- TASK STATEMENT -
Every line of the data should be written out exactly, with the pictures left out.

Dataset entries
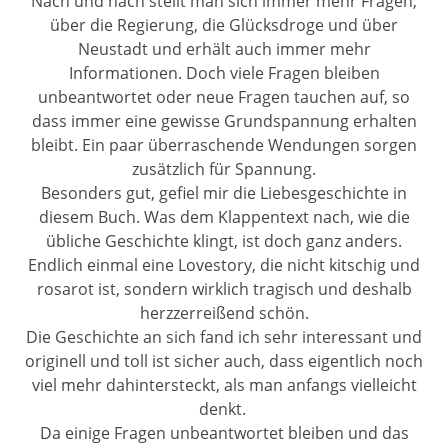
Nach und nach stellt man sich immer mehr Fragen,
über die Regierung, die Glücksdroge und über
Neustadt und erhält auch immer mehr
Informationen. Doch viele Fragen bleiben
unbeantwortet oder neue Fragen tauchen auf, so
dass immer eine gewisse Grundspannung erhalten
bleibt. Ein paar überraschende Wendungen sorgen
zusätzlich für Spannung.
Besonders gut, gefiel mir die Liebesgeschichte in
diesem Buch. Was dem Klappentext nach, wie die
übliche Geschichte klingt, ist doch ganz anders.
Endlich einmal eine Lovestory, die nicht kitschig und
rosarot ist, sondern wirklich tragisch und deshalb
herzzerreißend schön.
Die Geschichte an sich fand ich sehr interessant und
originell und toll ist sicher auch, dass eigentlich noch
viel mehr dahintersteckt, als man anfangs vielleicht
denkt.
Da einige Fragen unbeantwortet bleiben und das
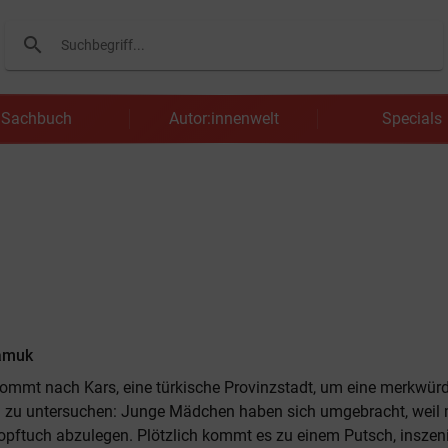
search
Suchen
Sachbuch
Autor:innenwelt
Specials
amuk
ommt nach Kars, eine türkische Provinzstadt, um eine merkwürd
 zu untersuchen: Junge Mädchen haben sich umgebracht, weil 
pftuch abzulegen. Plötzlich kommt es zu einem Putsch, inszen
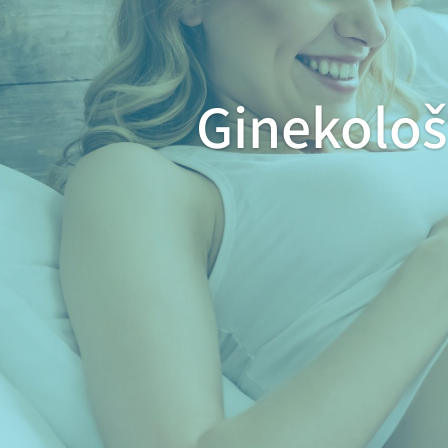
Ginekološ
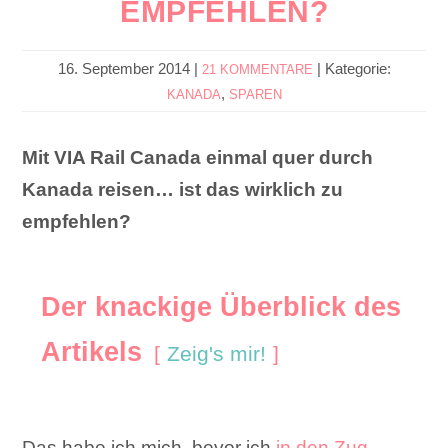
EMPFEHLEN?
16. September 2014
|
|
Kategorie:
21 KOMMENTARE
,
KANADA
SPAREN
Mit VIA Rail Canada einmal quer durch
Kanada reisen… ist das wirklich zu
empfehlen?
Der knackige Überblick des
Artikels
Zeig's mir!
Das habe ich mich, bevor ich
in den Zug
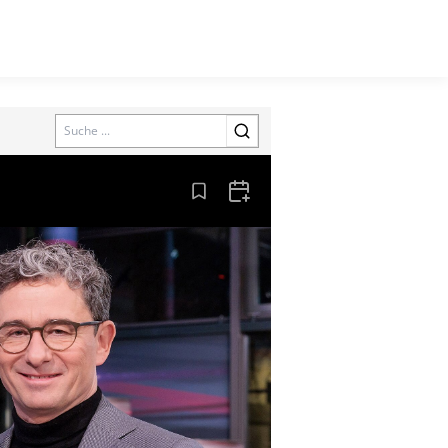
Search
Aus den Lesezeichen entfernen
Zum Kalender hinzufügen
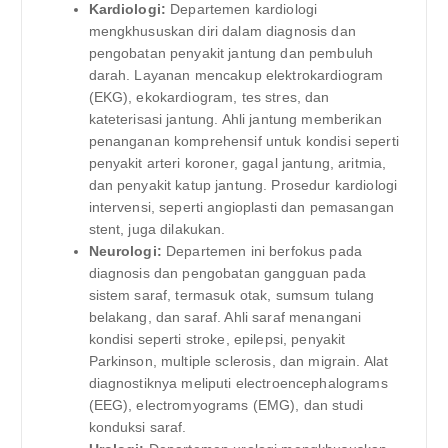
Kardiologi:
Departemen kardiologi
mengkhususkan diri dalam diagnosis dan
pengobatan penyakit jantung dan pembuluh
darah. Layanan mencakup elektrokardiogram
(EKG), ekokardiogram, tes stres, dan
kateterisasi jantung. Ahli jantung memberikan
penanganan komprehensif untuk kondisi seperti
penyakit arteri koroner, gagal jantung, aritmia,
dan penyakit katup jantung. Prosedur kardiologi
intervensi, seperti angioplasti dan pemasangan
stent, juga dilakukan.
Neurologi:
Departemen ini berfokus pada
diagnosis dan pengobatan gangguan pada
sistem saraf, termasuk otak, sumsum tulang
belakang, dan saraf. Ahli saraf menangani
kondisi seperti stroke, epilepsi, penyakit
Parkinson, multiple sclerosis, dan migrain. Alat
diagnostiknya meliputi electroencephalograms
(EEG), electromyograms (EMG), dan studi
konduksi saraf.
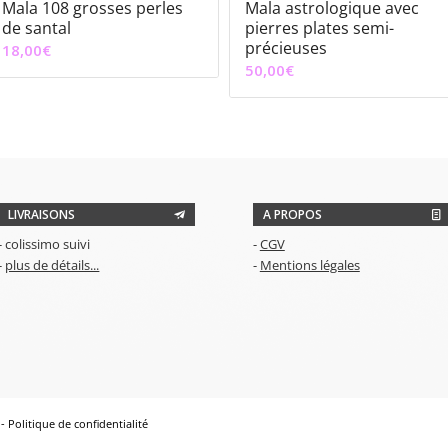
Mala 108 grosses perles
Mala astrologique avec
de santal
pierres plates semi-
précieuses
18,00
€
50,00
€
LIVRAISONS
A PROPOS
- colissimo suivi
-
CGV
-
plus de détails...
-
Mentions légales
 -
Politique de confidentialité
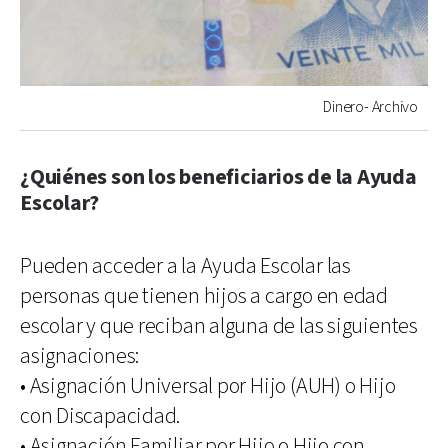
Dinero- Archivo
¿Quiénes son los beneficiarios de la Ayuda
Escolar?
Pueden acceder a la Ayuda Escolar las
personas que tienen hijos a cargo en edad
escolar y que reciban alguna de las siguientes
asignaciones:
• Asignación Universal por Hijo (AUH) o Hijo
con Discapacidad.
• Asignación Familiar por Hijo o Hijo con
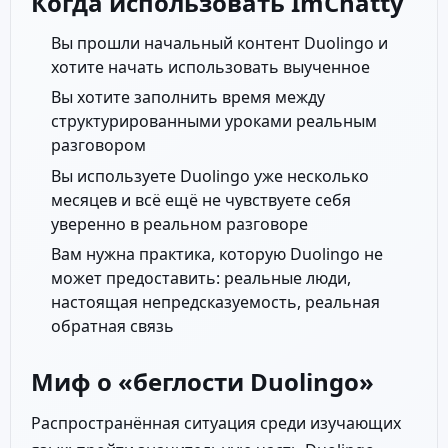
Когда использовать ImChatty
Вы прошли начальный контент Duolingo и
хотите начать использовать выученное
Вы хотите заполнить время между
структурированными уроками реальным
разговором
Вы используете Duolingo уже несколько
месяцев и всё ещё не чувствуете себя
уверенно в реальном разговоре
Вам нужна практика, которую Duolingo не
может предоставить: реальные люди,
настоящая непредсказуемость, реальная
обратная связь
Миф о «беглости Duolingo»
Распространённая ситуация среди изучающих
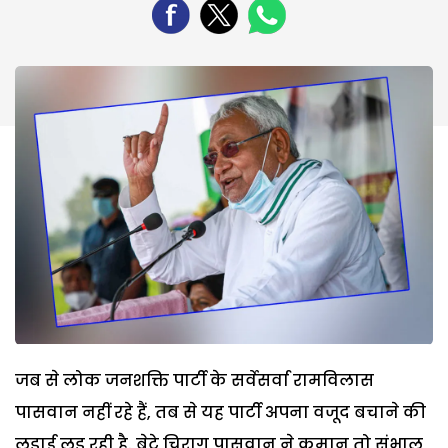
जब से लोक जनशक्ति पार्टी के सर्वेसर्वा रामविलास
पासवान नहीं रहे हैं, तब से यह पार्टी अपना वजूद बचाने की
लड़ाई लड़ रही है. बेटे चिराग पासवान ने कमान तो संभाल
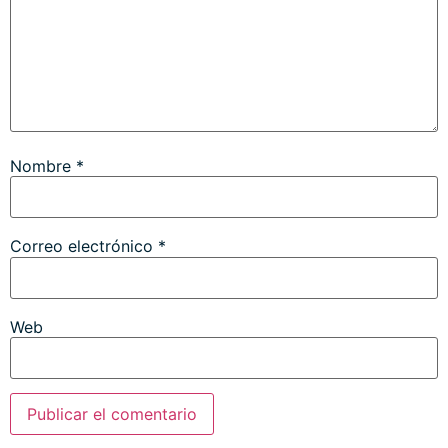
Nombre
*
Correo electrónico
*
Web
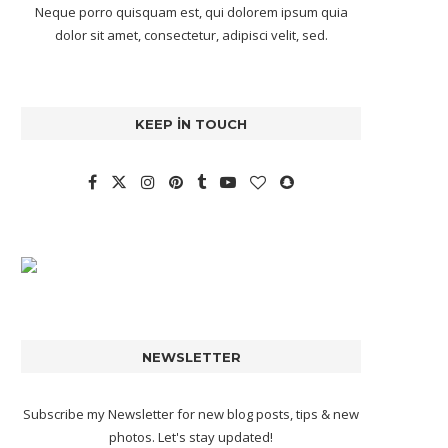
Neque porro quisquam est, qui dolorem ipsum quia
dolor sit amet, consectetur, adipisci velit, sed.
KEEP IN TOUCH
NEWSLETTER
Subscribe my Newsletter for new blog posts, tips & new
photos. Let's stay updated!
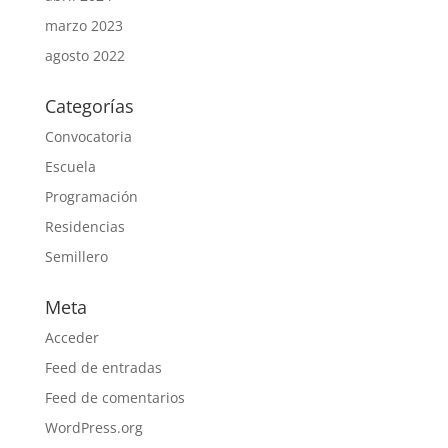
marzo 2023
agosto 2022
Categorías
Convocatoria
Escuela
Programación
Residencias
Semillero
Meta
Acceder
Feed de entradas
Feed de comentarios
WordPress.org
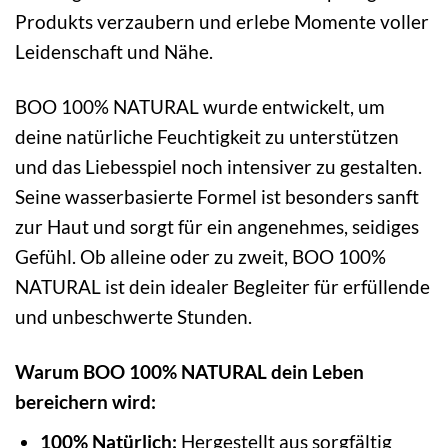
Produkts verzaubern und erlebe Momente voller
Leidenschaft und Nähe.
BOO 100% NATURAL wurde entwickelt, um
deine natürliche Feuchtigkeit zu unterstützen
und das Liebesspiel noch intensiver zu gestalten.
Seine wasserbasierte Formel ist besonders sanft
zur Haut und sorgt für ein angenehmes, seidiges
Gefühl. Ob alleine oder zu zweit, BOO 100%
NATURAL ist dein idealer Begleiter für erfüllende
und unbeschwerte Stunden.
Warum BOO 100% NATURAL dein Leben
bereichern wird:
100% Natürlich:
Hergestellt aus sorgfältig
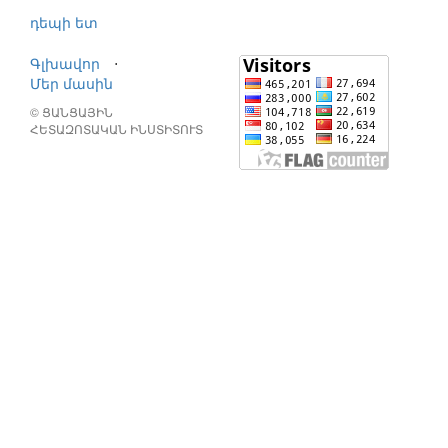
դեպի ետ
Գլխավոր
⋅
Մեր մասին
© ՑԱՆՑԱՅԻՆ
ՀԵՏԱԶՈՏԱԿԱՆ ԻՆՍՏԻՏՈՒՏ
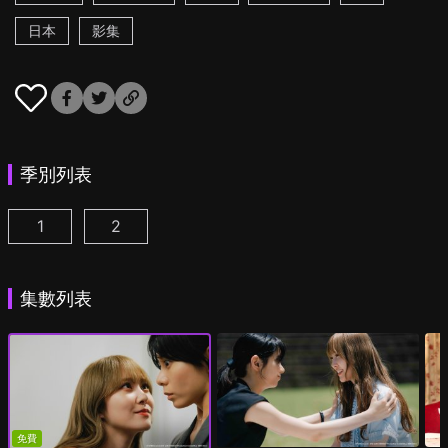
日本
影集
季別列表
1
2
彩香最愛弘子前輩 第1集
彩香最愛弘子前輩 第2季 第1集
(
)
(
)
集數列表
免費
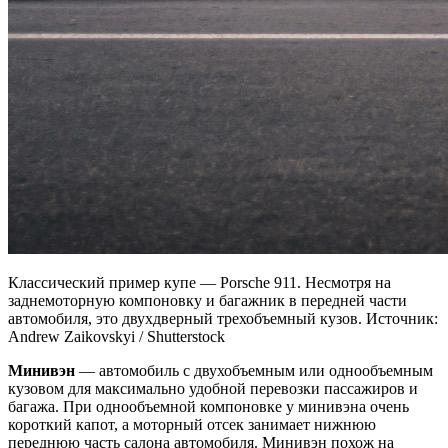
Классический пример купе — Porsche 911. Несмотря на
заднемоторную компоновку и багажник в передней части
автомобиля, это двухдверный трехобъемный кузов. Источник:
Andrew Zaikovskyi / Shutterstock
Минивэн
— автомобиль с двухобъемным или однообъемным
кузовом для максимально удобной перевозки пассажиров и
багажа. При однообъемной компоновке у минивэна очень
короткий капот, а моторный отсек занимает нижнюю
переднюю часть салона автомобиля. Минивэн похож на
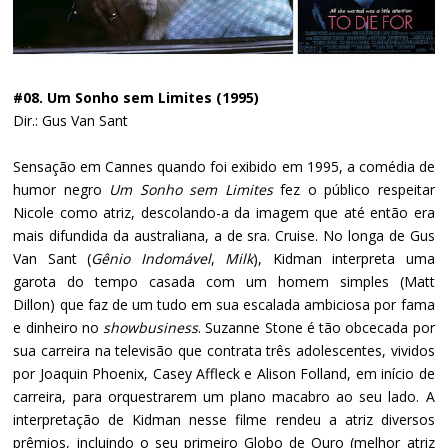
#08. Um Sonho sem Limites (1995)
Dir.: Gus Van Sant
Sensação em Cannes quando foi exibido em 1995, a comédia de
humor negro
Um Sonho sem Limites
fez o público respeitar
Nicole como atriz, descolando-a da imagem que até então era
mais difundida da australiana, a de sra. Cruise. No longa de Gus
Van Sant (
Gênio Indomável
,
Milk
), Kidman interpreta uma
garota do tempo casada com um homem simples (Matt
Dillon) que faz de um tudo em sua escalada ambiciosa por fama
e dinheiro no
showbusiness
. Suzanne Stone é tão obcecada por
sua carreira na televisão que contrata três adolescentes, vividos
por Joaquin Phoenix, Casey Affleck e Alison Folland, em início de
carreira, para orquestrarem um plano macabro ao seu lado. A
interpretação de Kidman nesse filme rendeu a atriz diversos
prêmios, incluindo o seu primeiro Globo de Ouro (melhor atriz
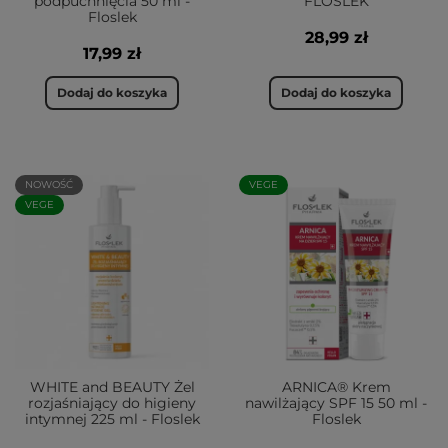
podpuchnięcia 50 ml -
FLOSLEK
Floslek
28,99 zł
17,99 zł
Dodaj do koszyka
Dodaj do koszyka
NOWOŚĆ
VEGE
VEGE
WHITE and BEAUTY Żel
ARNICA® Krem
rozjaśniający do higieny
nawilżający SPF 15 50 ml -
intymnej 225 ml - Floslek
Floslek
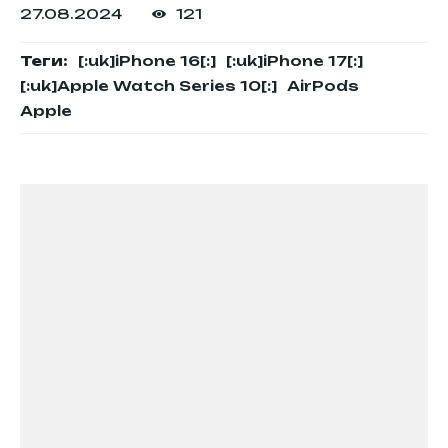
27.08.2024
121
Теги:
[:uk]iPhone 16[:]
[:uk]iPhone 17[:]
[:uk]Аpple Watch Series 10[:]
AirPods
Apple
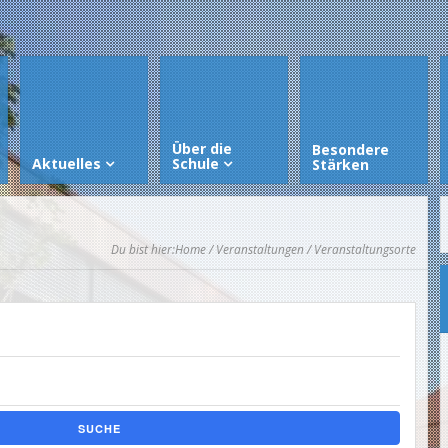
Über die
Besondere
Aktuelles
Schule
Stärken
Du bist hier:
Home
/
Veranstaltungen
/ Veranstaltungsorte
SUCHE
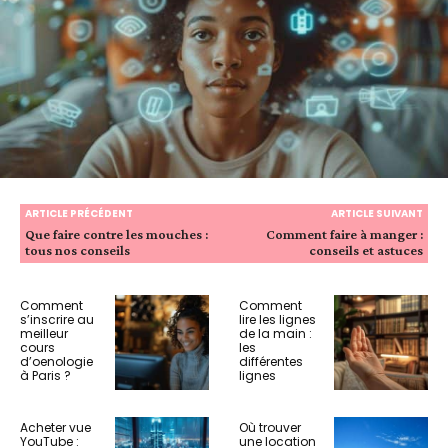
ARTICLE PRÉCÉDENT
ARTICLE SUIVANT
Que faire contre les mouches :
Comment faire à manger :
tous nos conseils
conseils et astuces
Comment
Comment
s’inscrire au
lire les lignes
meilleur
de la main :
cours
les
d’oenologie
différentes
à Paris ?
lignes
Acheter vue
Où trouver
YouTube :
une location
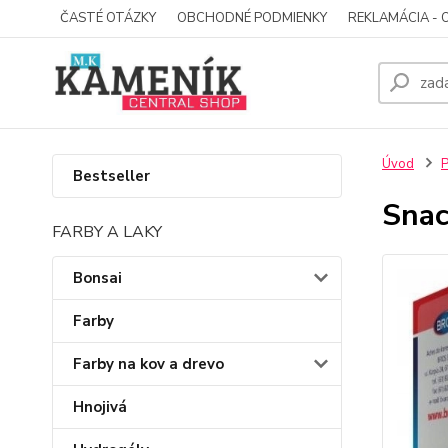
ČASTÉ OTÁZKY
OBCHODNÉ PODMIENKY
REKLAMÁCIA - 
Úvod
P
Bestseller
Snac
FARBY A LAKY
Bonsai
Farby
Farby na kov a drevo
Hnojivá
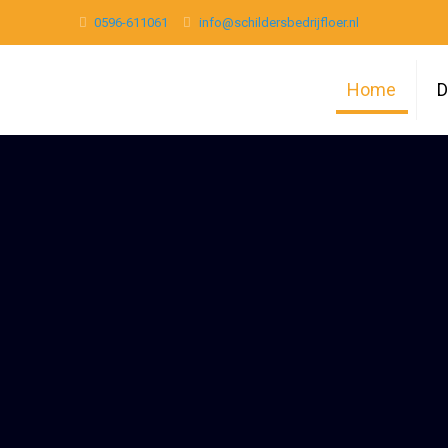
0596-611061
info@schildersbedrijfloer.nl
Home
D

- ANSWER TO THIS PROBLEM -
Nach und nach stellt man sich immer mehr Fragen,
über die Regierung, die Glücksdroge und über
Neustadt und erhält auch immer mehr
Informationen. Doch viele Fragen bleiben
unbeantwortet oder neue Fragen tauchen auf, so
dass immer eine gewisse Grundspannung erhalten
bleibt. Ein paar überraschende Wendungen sorgen
zusätzlich für Spannung.
Besonders gut, gefiel mir die Liebesgeschichte in
diesem Buch. Was dem Klappentext nach, wie die
übliche Geschichte klingt, ist doch ganz anders.
Endlich einmal eine Lovestory, die nicht kitschig und
rosarot ist, sondern wirklich tragisch und deshalb
herzzerreißend schön.
Die Geschichte an sich fand ich sehr interessant und
originell und toll ist sicher auch, dass eigentlich noch
viel mehr dahintersteckt, als man anfangs vielleicht
denkt.
Da einige Fragen unbeantwortet bleiben und das
search
Suchen
Sachbuch
Autor:innenwelt
Specials
amuk
ommt nach Kars, eine türkische Provinzstadt, um eine merkwürd
 zu untersuchen: Junge Mädchen haben sich umgebracht, weil 
pftuch abzulegen. Plötzlich kommt es zu einem Putsch, inszen
Ginekološ
EMPFEHLEN?
16. September 2014
|
|
Kategorie:
21 KOMMENTARE
,
KANADA
SPAREN
Mit VIA Rail Canada einmal quer durch
Kanada reisen… ist das wirklich zu
empfehlen?
Der knackige Überblick des
Artikels
Zeig's mir!
Das habe ich mich, bevor ich
in den Zug
Search
Aus den Lesezeichen entfernen
Zum Kalender hinzufügen
Kardiologi:
Departemen kardiologi
mengkhususkan diri dalam diagnosis dan
pengobatan penyakit jantung dan pembuluh
darah. Layanan mencakup elektrokardiogram
(EKG), ekokardiogram, tes stres, dan
kateterisasi jantung. Ahli jantung memberikan
penanganan komprehensif untuk kondisi seperti
penyakit arteri koroner, gagal jantung, aritmia,
dan penyakit katup jantung. Prosedur kardiologi
intervensi, seperti angioplasti dan pemasangan
stent, juga dilakukan.
Neurologi:
Departemen ini berfokus pada
diagnosis dan pengobatan gangguan pada
sistem saraf, termasuk otak, sumsum tulang
belakang, dan saraf. Ahli saraf menangani
kondisi seperti stroke, epilepsi, penyakit
Parkinson, multiple sclerosis, dan migrain. Alat
diagnostiknya meliputi electroencephalograms
(EEG), electromyograms (EMG), dan studi
konduksi saraf.
Mala 108 grosses perles
Mala astrologique avec
de santal
pierres plates semi-
précieuses
18,00
€
50,00
€
LIVRAISONS
A PROPOS
- colissimo suivi
-
CGV
-
plus de détails...
-
Mentions légales
 -
Politique de confidentialité
Dinero- Archivo
¿Quiénes son los beneficiarios de la Ayuda
Escolar?
Pueden acceder a la Ayuda Escolar las
personas que tienen hijos a cargo en edad
escolar y que reciban alguna de las siguientes
asignaciones:
• Asignación Universal por Hijo (AUH) o Hijo
con Discapacidad.
• Asignación Familiar por Hijo o Hijo con
Когда использовать ImChatty
Вы прошли начальный контент Duolingo и
хотите начать использовать выученное
Вы хотите заполнить время между
структурированными уроками реальным
разговором
Вы используете Duolingo уже несколько
месяцев и всё ещё не чувствуете себя
уверенно в реальном разговоре
Вам нужна практика, которую Duolingo не
может предоставить: реальные люди,
настоящая непредсказуемость, реальная
обратная связь
Миф о «беглости Duolingo»
Распространённая ситуация среди изучающих
जब से लोक जनशक्ति पार्टी के सर्वेसर्वा रामविलास
पासवान नहीं रहे हैं, तब से यह पार्टी अपना वजूद बचाने की
लड़ाई लड़ रही है. बेटे चिराग पासवान ने कमान तो संभाल
Nombre
*
Correo electrónico
*
Web
Neque porro quisquam est, qui dolorem ipsum quia
dolor sit amet, consectetur, adipisci velit, sed.
KEEP IN TOUCH
NEWSLETTER
Subscribe my Newsletter for new blog posts, tips & new
photos. Let's stay updated!
marzo 2023
agosto 2022
Categorías
Convocatoria
Escuela
Programación
Residencias
Semillero
Meta
Acceder
Feed de entradas
Feed de comentarios
WordPress.org
Produkts verzaubern und erlebe Momente voller
Leidenschaft und Nähe.
BOO 100% NATURAL wurde entwickelt, um
deine natürliche Feuchtigkeit zu unterstützen
und das Liebesspiel noch intensiver zu gestalten.
Seine wasserbasierte Formel ist besonders sanft
zur Haut und sorgt für ein angenehmes, seidiges
Gefühl. Ob alleine oder zu zweit, BOO 100%
NATURAL ist dein idealer Begleiter für erfüllende
und unbeschwerte Stunden.
Warum BOO 100% NATURAL dein Leben
bereichern wird:
100% Natürlich:
Hergestellt aus sorgfältig
դեպի ետ
Գլխավոր
⋅
Մեր մասին
© ՑԱՆՑԱՅԻՆ
ՀԵՏԱԶՈՏԱԿԱՆ ԻՆՍՏԻՏՈՒՏ
日本
影集
季別列表
1
2
彩香最愛弘子前輩 第1集
彩香最愛弘子前輩 第2季 第1集
(
)
(
)
集數列表
免費
Классический пример купе — Porsche 911. Несмотря на
заднемоторную компоновку и багажник в передней части
автомобиля, это двухдверный трехобъемный кузов. Источник:
Andrew Zaikovskyi / Shutterstock
Минивэн
— автомобиль с двухобъемным или однообъемным
кузовом для максимально удобной перевозки пассажиров и
багажа. При однообъемной компоновке у минивэна очень
короткий капот, а моторный отсек занимает нижнюю
переднюю часть салона автомобиля. Минивэн похож на
#08. Um Sonho sem Limites (1995)
Dir.: Gus Van Sant
Sensação em Cannes quando foi exibido em 1995, a comédia de
humor negro
Um Sonho sem Limites
fez o público respeitar
Nicole como atriz, descolando-a da imagem que até então era
mais difundida da australiana, a de sra. Cruise. No longa de Gus
Van Sant (
Gênio Indomável
,
Milk
), Kidman interpreta uma
garota do tempo casada com um homem simples (Matt
Dillon) que faz de um tudo em sua escalada ambiciosa por fama
e dinheiro no
showbusiness
. Suzanne Stone é tão obcecada por
sua carreira na televisão que contrata três adolescentes, vividos
por Joaquin Phoenix, Casey Affleck e Alison Folland, em início de
carreira, para orquestrarem um plano macabro ao seu lado. A
interpretação de Kidman nesse filme rendeu a atriz diversos
prêmios, incluindo o seu primeiro Globo de Ouro (melhor atriz
podpuchnięcia 50 ml -
FLOSLEK
Floslek
28,99 zł
17,99 zł
Dodaj do koszyka
Dodaj do koszyka
NOWOŚĆ
VEGE
VEGE
WHITE and BEAUTY Żel
ARNICA® Krem
rozjaśniający do higieny
nawilżający SPF 15 50 ml -
intymnej 225 ml - Floslek
Floslek
27.08.2024
121
Теги:
[:uk]iPhone 16[:]
[:uk]iPhone 17[:]
[:uk]Аpple Watch Series 10[:]
AirPods
Apple
Über die
Besondere
Aktuelles
Schule
Stärken
Du bist hier:
Home
/
Veranstaltungen
/ Veranstaltungsorte
SUCHE
ARTICLE PRÉCÉDENT
ARTICLE SUIVANT
Que faire contre les mouches :
Comment faire à manger :
tous nos conseils
conseils et astuces
Comment
Comment
s’inscrire au
lire les lignes
meilleur
de la main :
cours
les
d’oenologie
différentes
à Paris ?
lignes
Acheter vue
Où trouver
YouTube :
une location
ČASTÉ OTÁZKY
OBCHODNÉ PODMIENKY
REKLAMÁCIA - 
Úvod
P
Bestseller
Snac
FARBY A LAKY
Bonsai
Farby
Farby na kov a drevo
Hnojivá
0596-611061
info@schildersbedrijfloer.nl
Home
D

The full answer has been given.